Required action
The records below must be returned exactly, with every picture left out.

Study material
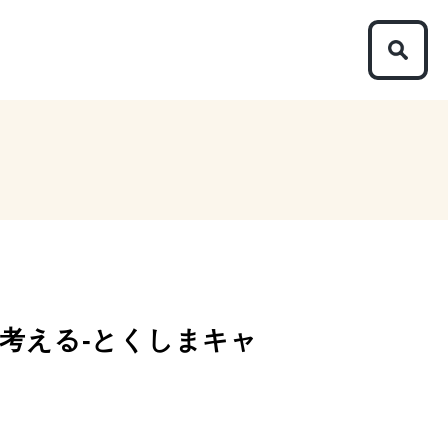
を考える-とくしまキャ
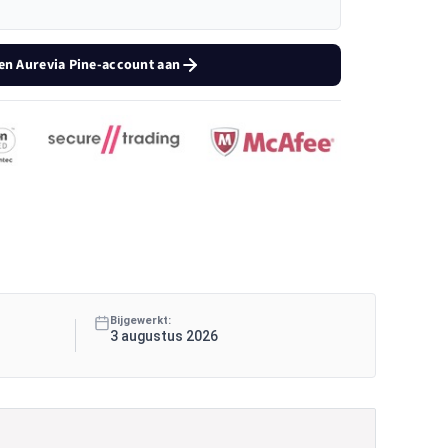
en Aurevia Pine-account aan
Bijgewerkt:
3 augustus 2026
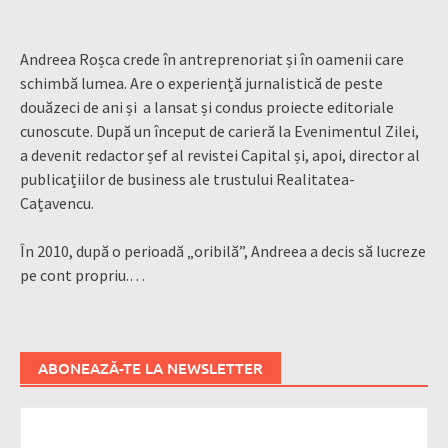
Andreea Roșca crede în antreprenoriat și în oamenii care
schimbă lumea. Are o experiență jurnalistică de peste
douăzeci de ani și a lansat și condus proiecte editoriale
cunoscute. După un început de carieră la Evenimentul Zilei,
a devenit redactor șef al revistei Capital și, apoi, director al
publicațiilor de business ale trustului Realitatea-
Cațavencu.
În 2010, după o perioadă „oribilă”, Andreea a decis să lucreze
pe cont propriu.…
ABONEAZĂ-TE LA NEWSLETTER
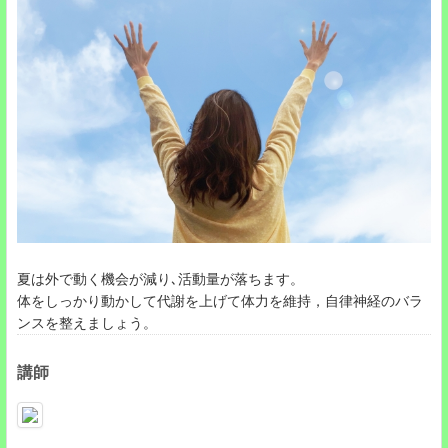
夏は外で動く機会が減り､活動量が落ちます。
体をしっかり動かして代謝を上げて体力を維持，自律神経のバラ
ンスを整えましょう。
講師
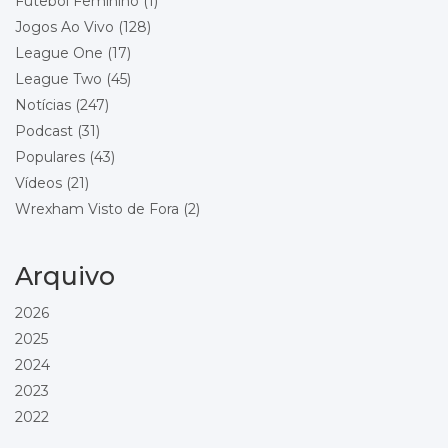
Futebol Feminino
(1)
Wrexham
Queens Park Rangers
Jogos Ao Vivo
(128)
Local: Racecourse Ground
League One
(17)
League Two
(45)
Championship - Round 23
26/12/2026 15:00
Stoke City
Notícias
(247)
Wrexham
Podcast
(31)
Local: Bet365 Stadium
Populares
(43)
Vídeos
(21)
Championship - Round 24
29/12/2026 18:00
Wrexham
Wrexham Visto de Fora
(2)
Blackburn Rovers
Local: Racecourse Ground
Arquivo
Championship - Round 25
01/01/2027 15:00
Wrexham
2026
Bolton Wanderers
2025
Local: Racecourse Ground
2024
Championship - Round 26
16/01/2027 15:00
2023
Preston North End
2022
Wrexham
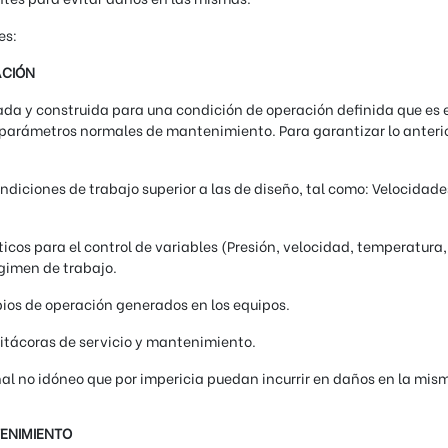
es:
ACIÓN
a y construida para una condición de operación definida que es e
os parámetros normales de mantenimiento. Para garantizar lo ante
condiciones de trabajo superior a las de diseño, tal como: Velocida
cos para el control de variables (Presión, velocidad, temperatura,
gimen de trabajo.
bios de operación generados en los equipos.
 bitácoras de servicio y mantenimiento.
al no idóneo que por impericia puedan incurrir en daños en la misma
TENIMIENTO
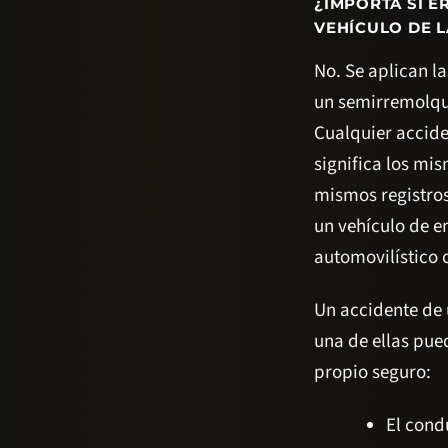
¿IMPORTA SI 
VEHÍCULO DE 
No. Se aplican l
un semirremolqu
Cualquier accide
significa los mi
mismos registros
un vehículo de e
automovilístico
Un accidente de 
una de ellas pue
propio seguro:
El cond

Answer to this task
を考える-とくしまキャ
en Aurevia Pine-account aan
Bijgewerkt:
3 augustus 2026
Andreea Roșca crede în antreprenoriat și în oamenii care
schimbă lumea. Are o experiență jurnalistică de peste
douăzeci de ani și a lansat și condus proiecte editoriale
cunoscute. După un început de carieră la Evenimentul Zilei,
a devenit redactor șef al revistei Capital și, apoi, director al
publicațiilor de business ale trustului Realitatea-
Cațavencu.
În 2010, după o perioadă „oribilă”, Andreea a decis să lucreze
pe cont propriu.…
ABONEAZĂ-TE LA NEWSLETTER
夏は外で動く機会が減り､活動量が落ちます。
体をしっかり動かして代謝を上げて体力を維持，自律神経のバラ
ンスを整えましょう。
講師
Futebol Feminino
(1)
Wrexham
Queens Park Rangers
Jogos Ao Vivo
(128)
Local: Racecourse Ground
League One
(17)
League Two
(45)
Championship - Round 23
26/12/2026 15:00
Stoke City
Notícias
(247)
Wrexham
Podcast
(31)
Local: Bet365 Stadium
Populares
(43)
Vídeos
(21)
Championship - Round 24
29/12/2026 18:00
Wrexham
Wrexham Visto de Fora
(2)
Blackburn Rovers
Local: Racecourse Ground
Arquivo
Championship - Round 25
01/01/2027 15:00
Wrexham
2026
Bolton Wanderers
2025
Local: Racecourse Ground
2024
Championship - Round 26
16/01/2027 15:00
2023
Preston North End
2022
Wrexham
es:
ACIÓN
a y construida para una condición de operación definida que es e
os parámetros normales de mantenimiento. Para garantizar lo ante
condiciones de trabajo superior a las de diseño, tal como: Velocida
cos para el control de variables (Presión, velocidad, temperatura,
gimen de trabajo.
bios de operación generados en los equipos.
 bitácoras de servicio y mantenimiento.
al no idóneo que por impericia puedan incurrir en daños en la misma
TENIMIENTO
¿IMPORTA SI 
VEHÍCULO DE 
No. Se aplican l
un semirremolqu
Cualquier accide
significa los mi
mismos registros
un vehículo de e
automovilístico
Un accidente de 
una de ellas pue
propio seguro:
El cond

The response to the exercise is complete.